# CMPSCI 311: Theory of Algorithms

### Min Cuts and Max Flows

A flow diagram is a labeled directed graph like this example which I have gratefully lifted from `www.ms.ic.ac.uk/jeb/or/netflow.html`:

``````
3          5            3
------>(2)-------->(5)------
/        ^ <------   |       \
/        1|       4\  |2       \
/   2      |    1    \ v    1    >
>(1)-------->(3)-------->(6)-------->((8))
\          ^           |         >
\         |2          |2       /
\   3    |     2     v      5/
------>(4)-------->(7)------
``````

The edge labels represent the capacity of the edge. A flow is an assignment of an amount, from zero to the capacity, to each edge that has zero net flow in or out of each intermediate vertex. The max-flow problem is to input the diagram and output a flow with the maximum amount leaving the source node and entering the sink node.

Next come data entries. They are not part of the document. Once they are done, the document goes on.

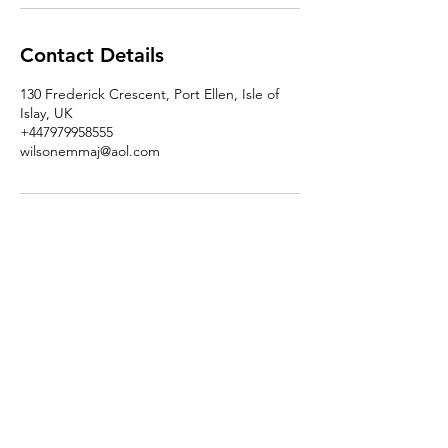
Contact Details
130 Frederick Crescent, Port Ellen, Isle of
Islay, UK
+447979958555
wilsonemmaj@aol.com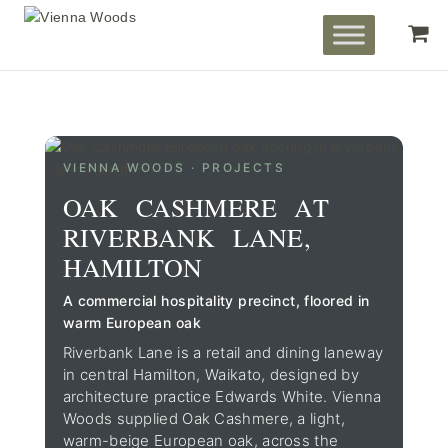
VIENNA WOODS · PROJECTS
OAK CASHMERE AT
RIVERBANK LANE,
HAMILTON
A commercial hospitality precinct, floored in
warm European oak
Riverbank Lane is a retail and dining laneway
in central Hamilton, Waikato, designed by
architecture practice Edwards White. Vienna
Woods supplied Oak Cashmere, a light,
warm-beige European oak, across the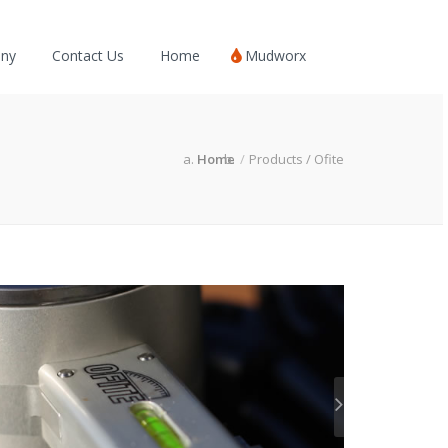
ny
Contact Us
Home
Mudworx
Home
Products / Ofite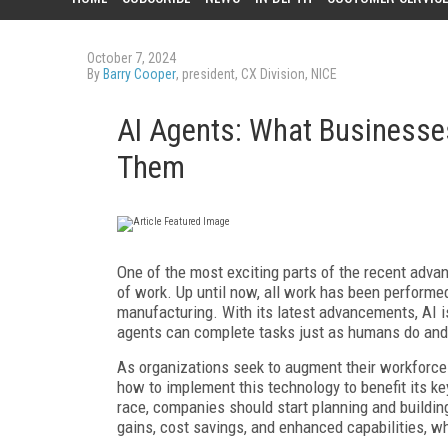
October 7, 2024
By
Barry Cooper
, president, CX Division, NICE
AI Agents: What Businesse
Them
One of the most exciting parts of the recent advanc
of work. Up until now, all work has been performe
manufacturing. With its latest advancements, AI i
agents can complete tasks just as humans do an
As organizations seek to augment their workforce w
how to implement this technology to benefit its 
race, companies should start planning and building
gains, cost savings, and enhanced capabilities, whi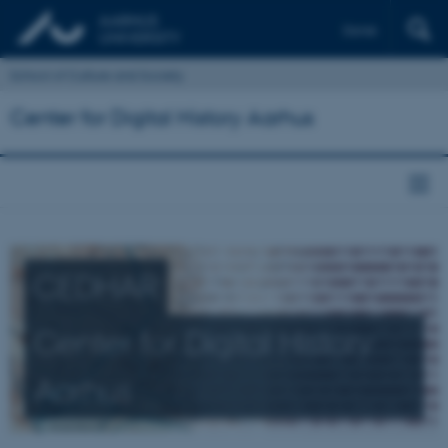
Dansk
School of Culture and Society
Center for Digital History Aarhus
CEDHAR
Center for Digital History
Aarhus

A cut is a set of vertices including the source but not the sink. The capacity of a cut is the total capacity of all edges from vertices in the cut to those not in it. The min-cut is the cut of smallest size. The min-cut max-flow theorem says that the min-cut and max-flow always have the same size.

• Question 1: Find the min-cut and the max-flow in the example above.

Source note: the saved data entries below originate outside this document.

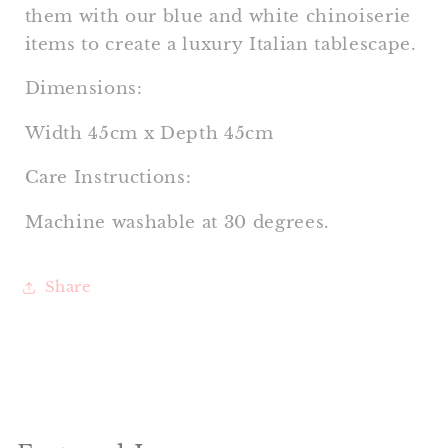
them with our blue and white chinoiserie
items to create a
luxury Italian tablescape.
Dimensions:
Width 45cm x Depth 45cm
Care Instructions:
Machine washable at 30 degrees.
Share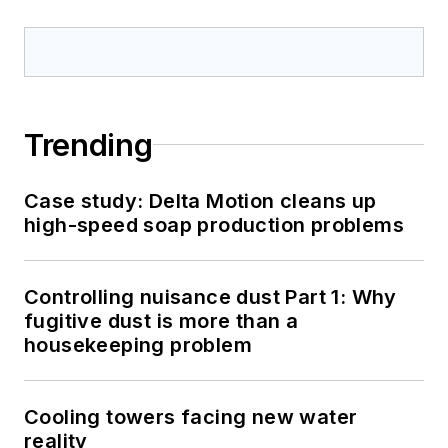
Trending
Case study: Delta Motion cleans up
high-speed soap production problems
Controlling nuisance dust Part 1: Why
fugitive dust is more than a
housekeeping problem
Cooling towers facing new water
reality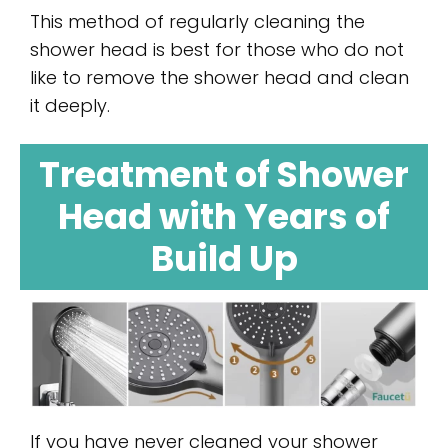
This method of regularly cleaning the
shower head is best for those who do not
like to remove the shower head and clean
it deeply.
Treatment of Shower
Head with Years of
Build Up
If you have never cleaned your shower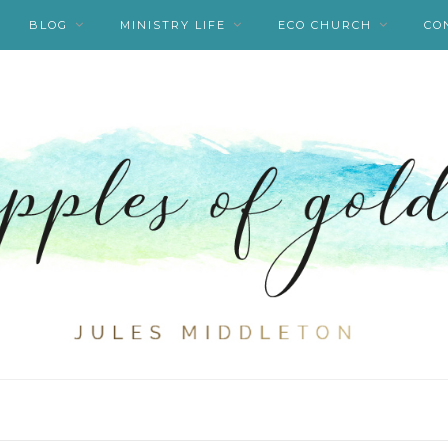
BLOG
MINISTRY LIFE
ECO CHURCH
CO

• Question 2: How many cuts are there in a flow diagram with \$n\$ vertices? Is brute-force search for the min-cut a good general way to find the max-flow?

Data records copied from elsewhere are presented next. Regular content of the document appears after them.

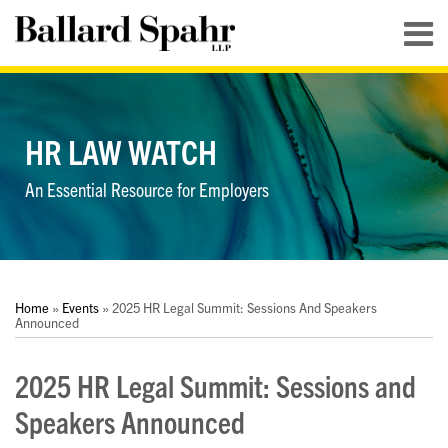
Skip
Menu
to
content
HOME
SEARCH
ABOUT
SERVICES
HR LAW WATCH
CONTACT
An Essential Resource for Employers
Print:
RSS
LinkedIn
Twitter
YouTube
Your website url
Your website url
Email
Tweet
Like
Share
Topics
Archives
this
this
this
this
Home
»
Events
»
2025 HR Legal Summit: Sessions And Speakers
post
post
post
post
Announced
on
2025 HR Legal Summit: Sessions and
LinkedIn
Speakers Announced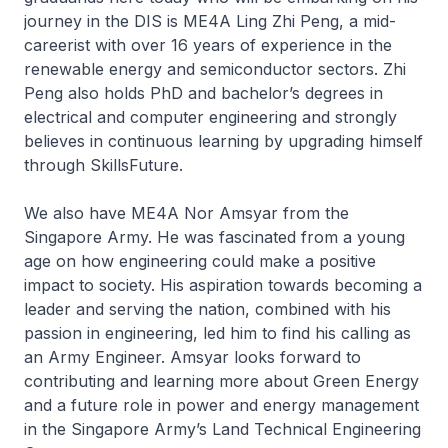
journey in the DIS is ME4A Ling Zhi Peng, a mid-
careerist with over 16 years of experience in the
renewable energy and semiconductor sectors. Zhi
Peng also holds PhD and bachelor’s degrees in
electrical and computer engineering and strongly
believes in continuous learning by upgrading himself
through SkillsFuture.
We also have ME4A Nor Amsyar from the
Singapore Army. He was fascinated from a young
age on how engineering could make a positive
impact to society. His aspiration towards becoming a
leader and serving the nation, combined with his
passion in engineering, led him to find his calling as
an Army Engineer. Amsyar looks forward to
contributing and learning more about Green Energy
and a future role in power and energy management
in the Singapore Army’s Land Technical Engineering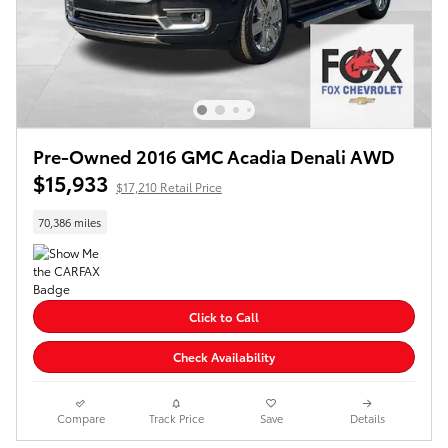
Pre-Owned 2016 GMC Acadia Denali AWD
$15,933
$17,210 Retail Price
70,386 miles
Click to Call
Check Availability
Compare
Track Price
Save
Details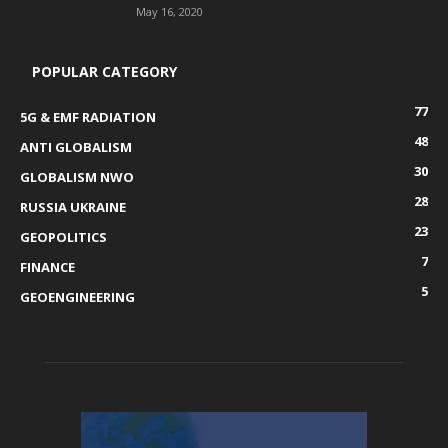
May 16, 2020
POPULAR CATEGORY
77
5G & EMF RADIATION
48
ANTI GLOBALISM
30
GLOBALISM NWO
28
RUSSIA UKRAINE
23
GEOPOLITICS
7
FINANCE
5
GEOENGINEERING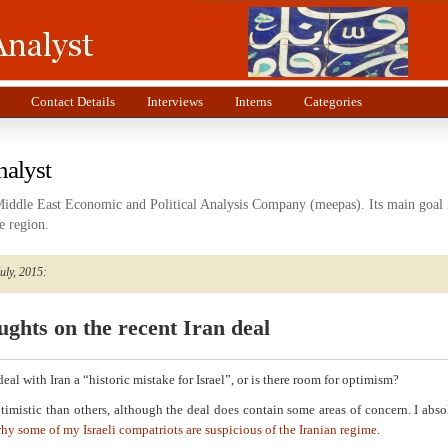
Contact Details
Interviews
Interns
Categories
nalyst
Middle East Economic and Political Analysis Company (meepas). Its main goal i
e region.
July, 2015:
ghts on the recent Iran deal
 deal with Iran a “historic mistake for Israel”, or is there room for optimism?
timistic than others, although the deal does contain some areas of concern. I abso
hy some of my Israeli compatriots are suspicious of the Iranian regime
.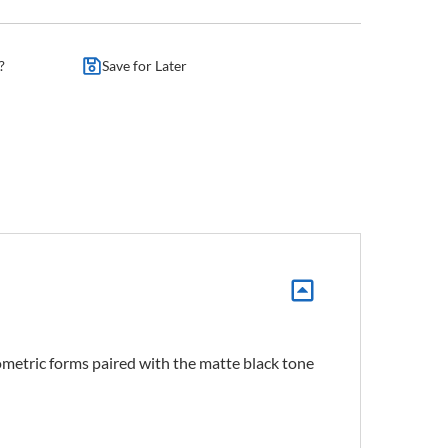
?
Save for Later
eometric forms paired with the matte black tone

• Question 3: Argue that the max-flow cannot have greater size than the min-cut.

• Question 4: Argue that the min-cut cannot have greater size than the max-flow. (Hint: Assume we have a flow that is smaller than every cut. Prove that there is an augmenting path -- a path from the source to the sink that uses some positive amount of excess capacity on each edge. Then argue that this shows the given flow is not maximum.)